[Dataset entries]

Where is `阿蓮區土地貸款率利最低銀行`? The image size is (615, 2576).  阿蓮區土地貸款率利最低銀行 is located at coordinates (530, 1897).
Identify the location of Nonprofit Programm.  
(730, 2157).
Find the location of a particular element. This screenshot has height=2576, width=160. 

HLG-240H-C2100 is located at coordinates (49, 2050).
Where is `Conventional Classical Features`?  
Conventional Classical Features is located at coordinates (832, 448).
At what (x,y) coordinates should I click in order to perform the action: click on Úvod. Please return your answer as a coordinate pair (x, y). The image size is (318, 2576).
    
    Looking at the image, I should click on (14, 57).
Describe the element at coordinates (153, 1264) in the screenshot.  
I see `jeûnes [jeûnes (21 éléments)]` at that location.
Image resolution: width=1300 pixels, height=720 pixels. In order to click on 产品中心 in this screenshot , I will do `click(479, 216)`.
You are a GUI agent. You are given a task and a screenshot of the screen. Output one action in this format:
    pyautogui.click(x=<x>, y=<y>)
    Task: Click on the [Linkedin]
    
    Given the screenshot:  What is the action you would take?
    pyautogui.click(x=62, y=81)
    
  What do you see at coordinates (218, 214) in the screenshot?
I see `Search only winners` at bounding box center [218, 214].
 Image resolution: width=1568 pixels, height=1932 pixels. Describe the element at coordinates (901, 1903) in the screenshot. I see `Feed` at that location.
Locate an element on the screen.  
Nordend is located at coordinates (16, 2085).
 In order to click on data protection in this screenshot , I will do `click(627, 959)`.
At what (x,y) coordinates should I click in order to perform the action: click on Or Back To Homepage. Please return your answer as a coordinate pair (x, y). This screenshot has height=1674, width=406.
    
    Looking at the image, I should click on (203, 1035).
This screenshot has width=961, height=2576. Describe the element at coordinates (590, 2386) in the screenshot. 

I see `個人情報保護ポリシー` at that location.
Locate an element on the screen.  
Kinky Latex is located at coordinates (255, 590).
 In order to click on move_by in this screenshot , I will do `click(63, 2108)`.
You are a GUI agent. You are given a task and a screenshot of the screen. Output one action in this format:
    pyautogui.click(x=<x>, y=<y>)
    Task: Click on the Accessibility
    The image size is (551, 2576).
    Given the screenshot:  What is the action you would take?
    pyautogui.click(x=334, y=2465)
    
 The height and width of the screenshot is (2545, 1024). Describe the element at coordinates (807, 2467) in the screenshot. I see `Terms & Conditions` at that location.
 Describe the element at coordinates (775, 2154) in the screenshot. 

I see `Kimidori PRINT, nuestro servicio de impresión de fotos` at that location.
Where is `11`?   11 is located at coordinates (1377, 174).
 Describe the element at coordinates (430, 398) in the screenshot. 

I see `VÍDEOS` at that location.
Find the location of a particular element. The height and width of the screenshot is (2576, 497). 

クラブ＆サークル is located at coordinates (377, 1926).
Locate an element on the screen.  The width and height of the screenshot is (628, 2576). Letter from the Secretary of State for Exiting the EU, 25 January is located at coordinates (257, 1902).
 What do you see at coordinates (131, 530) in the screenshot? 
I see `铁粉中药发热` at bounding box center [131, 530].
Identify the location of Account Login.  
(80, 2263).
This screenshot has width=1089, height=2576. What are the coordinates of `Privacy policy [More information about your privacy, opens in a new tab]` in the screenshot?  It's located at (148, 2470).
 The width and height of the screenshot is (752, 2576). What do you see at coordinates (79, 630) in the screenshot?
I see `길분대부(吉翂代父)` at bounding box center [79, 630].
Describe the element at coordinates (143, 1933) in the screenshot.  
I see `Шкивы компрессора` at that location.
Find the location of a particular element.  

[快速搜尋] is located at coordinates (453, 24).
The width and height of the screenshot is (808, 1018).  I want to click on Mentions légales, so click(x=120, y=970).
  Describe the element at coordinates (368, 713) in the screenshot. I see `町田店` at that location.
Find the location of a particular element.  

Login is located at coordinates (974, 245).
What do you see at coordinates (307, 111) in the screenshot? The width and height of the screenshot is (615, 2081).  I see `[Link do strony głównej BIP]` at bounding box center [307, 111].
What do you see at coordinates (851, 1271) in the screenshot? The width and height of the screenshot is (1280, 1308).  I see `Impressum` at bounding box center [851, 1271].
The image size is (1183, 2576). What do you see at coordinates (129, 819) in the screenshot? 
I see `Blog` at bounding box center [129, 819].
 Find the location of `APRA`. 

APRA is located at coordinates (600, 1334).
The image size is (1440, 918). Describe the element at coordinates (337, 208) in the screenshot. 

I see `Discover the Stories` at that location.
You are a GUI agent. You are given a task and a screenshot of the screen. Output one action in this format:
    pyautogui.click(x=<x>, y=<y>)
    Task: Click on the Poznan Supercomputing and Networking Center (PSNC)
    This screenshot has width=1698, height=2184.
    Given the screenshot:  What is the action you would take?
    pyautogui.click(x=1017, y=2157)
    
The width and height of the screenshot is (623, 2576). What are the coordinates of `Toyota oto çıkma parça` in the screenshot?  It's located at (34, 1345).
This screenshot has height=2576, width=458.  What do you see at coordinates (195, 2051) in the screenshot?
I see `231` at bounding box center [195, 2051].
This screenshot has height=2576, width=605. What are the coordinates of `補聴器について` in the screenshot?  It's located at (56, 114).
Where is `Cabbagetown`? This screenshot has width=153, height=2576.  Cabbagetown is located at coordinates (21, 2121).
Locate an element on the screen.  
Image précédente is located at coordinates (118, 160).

What is needed | Using the records above, work out how many lines hold the string "will"; answer with that number alone.

Written solution | 3